Oh now that makes me like to use the phrase, that makes me smile everytime a neo-pagan signs off with it. I’m not sure if it can be Snopesed but I wouldn’t care if it wasn’t accurate. I think it says a lot about the practicalities of starting a religion and a lot about the sort of problems that Wiccans face on an everyday basis, I admit I’ve never needed to hire a prostitute yet but you need to be creative in your interpretations of the sort of magic we all want to be involved in since it never looks quite as Hollywood as it can get in your head.

The phrase Blessed Be has grown on me as a genuine sign of affection and wishing of Blessings upon each other in the pagan community, I use it quite regularly now, but the reason I came off my high horse and started to enjoy it has never left me.

Blessed Be!

11 thoughts on “B is for Blessed Be!

  1. I find the ‘magick’ spelling awfully annoying… and I think the whole ‘BB’ thing took me awhile to get used to. I’ve always just used ‘blessings’ because its generic enough to work in any situation. But I did like the story at the end… makes it a bit more… I dunno… festive maybe?

    Blessings,
    Kourtney

  2. Hmmm…. I liked your random musings. I’m actually more ok with "magick" than "Blessed be".

    Maybe it’s because I used to be an amateur magician and so feel the need to distinguish in my head between the magick I practice as a Pagan and the magic I used to do. *shrugs*

    Still the story of BB is rather amusing. 😀

    xx

  3. Something to bear in mind is that magick was a common and legitimate spelling up to the 19th century, so Crowley’s use of it was hardly revolutionary!
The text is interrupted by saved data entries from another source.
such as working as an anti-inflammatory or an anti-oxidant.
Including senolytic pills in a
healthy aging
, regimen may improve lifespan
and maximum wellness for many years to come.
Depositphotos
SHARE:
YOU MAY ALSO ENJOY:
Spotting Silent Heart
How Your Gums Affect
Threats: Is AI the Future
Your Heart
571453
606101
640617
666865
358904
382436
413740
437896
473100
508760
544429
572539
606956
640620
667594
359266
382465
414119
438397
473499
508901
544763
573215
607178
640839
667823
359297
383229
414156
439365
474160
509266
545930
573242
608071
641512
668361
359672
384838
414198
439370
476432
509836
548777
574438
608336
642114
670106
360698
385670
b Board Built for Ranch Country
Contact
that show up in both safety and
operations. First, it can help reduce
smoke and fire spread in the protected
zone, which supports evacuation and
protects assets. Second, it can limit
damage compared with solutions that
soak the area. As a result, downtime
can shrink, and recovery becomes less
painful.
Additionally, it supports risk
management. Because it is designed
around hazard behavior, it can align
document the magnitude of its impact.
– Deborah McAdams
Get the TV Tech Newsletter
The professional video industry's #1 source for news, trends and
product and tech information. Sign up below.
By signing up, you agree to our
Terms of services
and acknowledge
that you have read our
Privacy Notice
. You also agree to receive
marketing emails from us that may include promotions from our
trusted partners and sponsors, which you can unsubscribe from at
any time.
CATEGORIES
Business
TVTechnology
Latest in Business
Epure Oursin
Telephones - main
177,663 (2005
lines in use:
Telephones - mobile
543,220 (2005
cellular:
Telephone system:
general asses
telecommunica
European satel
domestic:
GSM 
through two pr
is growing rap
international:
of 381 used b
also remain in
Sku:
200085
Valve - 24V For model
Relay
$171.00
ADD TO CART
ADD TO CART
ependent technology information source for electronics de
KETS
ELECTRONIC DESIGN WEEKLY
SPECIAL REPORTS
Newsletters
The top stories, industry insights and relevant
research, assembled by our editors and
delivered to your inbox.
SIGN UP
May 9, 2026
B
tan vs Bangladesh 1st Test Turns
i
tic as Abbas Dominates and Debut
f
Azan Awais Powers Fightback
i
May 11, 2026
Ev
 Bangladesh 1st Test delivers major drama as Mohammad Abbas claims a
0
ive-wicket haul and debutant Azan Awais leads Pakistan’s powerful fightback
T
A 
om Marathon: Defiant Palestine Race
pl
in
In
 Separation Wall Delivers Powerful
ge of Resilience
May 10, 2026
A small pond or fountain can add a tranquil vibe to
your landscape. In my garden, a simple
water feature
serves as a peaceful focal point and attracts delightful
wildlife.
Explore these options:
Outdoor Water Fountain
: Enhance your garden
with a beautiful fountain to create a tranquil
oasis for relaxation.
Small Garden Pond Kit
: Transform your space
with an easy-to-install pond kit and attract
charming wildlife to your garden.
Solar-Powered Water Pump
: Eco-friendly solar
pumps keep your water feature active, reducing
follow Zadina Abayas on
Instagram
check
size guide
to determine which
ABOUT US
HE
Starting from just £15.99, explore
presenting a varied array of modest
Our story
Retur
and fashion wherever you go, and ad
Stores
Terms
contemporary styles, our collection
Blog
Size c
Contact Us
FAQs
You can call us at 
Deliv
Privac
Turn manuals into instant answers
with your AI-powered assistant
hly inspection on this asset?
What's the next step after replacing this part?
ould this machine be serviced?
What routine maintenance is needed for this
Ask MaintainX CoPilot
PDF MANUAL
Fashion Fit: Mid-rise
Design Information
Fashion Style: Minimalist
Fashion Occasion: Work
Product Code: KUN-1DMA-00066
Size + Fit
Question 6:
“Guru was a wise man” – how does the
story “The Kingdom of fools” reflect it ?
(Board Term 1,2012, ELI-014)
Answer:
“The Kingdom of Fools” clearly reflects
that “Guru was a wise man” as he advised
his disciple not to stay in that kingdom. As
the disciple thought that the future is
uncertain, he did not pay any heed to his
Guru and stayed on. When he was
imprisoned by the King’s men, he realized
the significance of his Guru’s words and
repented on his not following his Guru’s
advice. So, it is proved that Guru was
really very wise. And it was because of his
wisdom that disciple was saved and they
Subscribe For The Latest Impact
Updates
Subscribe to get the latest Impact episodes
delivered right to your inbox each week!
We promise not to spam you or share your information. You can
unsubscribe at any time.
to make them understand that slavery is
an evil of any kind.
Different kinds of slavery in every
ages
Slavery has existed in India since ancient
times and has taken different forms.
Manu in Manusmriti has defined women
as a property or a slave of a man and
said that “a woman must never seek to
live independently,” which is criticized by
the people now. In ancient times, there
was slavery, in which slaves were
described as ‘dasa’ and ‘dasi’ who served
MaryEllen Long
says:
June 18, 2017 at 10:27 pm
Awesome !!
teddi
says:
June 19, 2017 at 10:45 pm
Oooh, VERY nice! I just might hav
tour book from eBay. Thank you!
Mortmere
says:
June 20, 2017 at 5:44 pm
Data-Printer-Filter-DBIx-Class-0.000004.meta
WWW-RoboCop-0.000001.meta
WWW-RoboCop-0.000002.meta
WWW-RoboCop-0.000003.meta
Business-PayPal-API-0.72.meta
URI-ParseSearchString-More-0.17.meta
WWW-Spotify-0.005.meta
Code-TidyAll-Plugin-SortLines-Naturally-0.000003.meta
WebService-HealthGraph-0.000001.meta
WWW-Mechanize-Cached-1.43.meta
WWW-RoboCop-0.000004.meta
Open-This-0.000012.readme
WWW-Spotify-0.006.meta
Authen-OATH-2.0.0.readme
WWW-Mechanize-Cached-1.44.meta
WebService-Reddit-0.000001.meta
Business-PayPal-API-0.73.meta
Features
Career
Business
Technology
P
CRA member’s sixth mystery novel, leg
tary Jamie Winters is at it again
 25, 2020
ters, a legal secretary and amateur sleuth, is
  4. My feeling is that whatever the status quo of ‘magick’ in the 19th century using it in the 21st century is a deliberate act. Or a sign of dyslexia.

  5. Yes, though the ‘k’ spelling was common for centuries, these days any such use tends to be a deliberate act of following in Crowley’s footsteps!

  6. I am not one to sign off on anything with Blessed Be… It’s too .. I don’t know…. corny…

    I don’t care if the story behind (pun intended) Blessed Be is true or not… I found it to be more plausible than the other nice stories about the beginnings of western magick and Wicca…

    And it is humorus enough to make the salutation bearable… I can even smile at it now and not feel like… ya ok.. whatever…

  7. That’s an interesting point of view. I’ve never thought of "Blessed Be" as a fluffbunny-only salutation, because many witches who I respect say it. They don’t strike me as wanting to be cool or anything. It’s like saying "Best Wishes" or "Namaste".

    The poem you posted that starts "Blessed Be, Blessed Are" isn’t Valiente’s Charge of the Goddess. The Charge is the text below the line break. I don’t know what that poem is nor what it’s really called, and I’m not even sure she wrote it. I haven’t read all of her poetry, though.

    I assumed "Blessed Be" came from Lady Gwen Thompson’s Wiccan Rede/Witches’ Credo/whatever people want to call it. There’s a stanza that ends "By the Lady, Blessed Be."

  8. The poem I linked to I’ve only ever seen as a prelude to the prose ‘Charge of the Goddess’ and I honestly thought it was Valiente’s ‘introduction poem’ to The Charge. Sorry if I have that wrong.